Six jours plus tard, le même groupe revient au village de BinPer Bwai, de nuit cette fois, pour assassiner à la machette les villageois endormis. Le bilan est d'au moins 24 victimes, alors que des soldats de l'armée étaient censés protéger ce village. Pendant l’enterrement collectif, les femmes de la communauté ont manifesté pacifiquement pour la fin des attaques récurrentes dans leur village et dans d’autres régions de l’État du Plateau.

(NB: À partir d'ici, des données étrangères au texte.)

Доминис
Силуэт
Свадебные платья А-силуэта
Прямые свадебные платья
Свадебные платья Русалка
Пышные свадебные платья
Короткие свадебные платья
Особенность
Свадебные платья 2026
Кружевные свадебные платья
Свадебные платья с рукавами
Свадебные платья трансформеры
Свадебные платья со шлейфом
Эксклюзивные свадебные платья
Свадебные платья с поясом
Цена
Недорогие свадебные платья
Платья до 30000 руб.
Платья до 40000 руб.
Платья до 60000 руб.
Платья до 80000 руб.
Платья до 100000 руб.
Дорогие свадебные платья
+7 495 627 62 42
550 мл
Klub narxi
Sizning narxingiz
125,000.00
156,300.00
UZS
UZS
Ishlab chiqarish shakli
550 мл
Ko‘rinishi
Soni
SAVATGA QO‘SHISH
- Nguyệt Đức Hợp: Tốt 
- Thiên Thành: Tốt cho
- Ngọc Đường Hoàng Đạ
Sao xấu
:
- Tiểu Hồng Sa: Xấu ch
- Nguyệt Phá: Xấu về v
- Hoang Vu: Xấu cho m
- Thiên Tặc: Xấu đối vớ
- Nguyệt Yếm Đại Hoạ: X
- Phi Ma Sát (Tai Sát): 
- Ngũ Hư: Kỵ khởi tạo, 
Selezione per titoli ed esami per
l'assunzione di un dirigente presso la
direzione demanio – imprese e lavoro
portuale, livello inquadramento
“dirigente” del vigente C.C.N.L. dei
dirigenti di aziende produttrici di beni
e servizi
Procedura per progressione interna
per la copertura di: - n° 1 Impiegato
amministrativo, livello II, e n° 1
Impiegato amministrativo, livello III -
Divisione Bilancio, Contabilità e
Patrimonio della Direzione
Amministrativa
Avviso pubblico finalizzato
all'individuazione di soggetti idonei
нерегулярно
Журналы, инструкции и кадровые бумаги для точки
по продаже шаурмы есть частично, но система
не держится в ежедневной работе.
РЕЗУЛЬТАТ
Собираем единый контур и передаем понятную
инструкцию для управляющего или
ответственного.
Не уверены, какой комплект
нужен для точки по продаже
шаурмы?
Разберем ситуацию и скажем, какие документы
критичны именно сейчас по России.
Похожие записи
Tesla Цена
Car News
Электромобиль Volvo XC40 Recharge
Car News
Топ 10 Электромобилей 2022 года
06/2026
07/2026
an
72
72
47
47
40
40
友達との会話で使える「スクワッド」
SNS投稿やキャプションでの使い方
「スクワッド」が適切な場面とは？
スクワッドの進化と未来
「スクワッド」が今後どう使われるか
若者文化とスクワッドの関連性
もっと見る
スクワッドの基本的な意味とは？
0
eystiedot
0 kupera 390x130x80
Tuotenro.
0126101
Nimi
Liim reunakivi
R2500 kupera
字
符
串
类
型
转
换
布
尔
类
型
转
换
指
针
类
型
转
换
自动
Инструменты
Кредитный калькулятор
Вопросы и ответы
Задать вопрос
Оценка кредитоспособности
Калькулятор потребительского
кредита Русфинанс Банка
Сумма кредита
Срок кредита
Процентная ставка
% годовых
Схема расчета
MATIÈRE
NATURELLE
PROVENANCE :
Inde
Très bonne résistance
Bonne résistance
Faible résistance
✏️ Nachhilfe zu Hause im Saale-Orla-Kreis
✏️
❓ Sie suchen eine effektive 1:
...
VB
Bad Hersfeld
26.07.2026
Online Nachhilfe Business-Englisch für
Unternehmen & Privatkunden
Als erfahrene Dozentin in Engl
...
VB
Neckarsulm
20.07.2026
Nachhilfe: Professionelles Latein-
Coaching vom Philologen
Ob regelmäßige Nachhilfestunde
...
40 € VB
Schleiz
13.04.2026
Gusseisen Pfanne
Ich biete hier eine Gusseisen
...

En plus des raids meurtriers, les enlèvements de chrétiens au Nigéria se multiplient. Kidnappée avec 33 autres chrétiens en pleine célébration du dimanche de Pâques en avril dernier (lorsqu'une église évangélique et une catholique étaient attaquées dans l'État de Kaduna), Victoria et ses enfants ont réussi à s'échapper ce 1er août après 120 jours de captivité. Lors de leur fuite, sa plus jeune fille a succombé à ses blessures. Enceinte au moment de l'attaque, Victoria a dû accoucher en captivité; le nouveau-né n'a pas survécu.
Vingt des 33 chrétiens enlevés en avril sont encore retenus en otage par les extrémistes, en proie à de la torture et à des violences multiples.
L'Afrique subsaharienne, premier foyer des violences envers les chrétiens
Ces attaques au Nigéria sont tristement représentatives d'une réalité régionale plus large, documentée par l'Index Mondial de Persécution des Chrétiens 2026: les pays d'Afrique subsaharienne sont surreprésentés concernant les meurtres de chrétiens (représentant 93% du total mondial, 4491 pour 4849**), et les enlèvements (90% du total mondial, 2994 pour 3302**).
Certains sont forcés de quitter leur lieu de résidence pour fuir les violence: on estime à 16 millions le nombre de chrétiens déplacés internes en Afrique subsaharienne. Ces derniers s'exposent à de nouvelles difficultés: loin de leurs terres, trouver de quoi subvenir à leurs besoins devient un défi quotidien. Et leur statut de déplacés ne les protège pas toujours d'attaques meurtrières, comme ce fut le cas dans le camp de Yelewata en juin 2025.
Un appel à la communauté internationale
Il est de la responsabilité de la communauté internationale de regarder en face la réalité des violences subies par les chrétiens. Le communiqué officiel publié par des experts de l'ONU le 8 juin dernier, mentionnant «la persécution affectant disproportionnellement les chrétiens» au Nigéria, semble aller dans ce sens. Le Parlement européen a quant à lui adopté une résolution d'urgence sur les persécutions en cours contre les chrétiens au Nigéria.
Dans le cadre de la campagne internationale «Afrique: Unis contre la violence», Portes Ouvertes a lancé une pétition qui demande la protection, la justice et la restauration des communautés vulnérables déplacées à cause de la violence en Afrique subsaharienne. L'objectif est de récolter un million de signatures pour porter cette pétition devant la communauté internationale. Cela dans le but d'agir pour «stopper la violence, et soigner les blessures».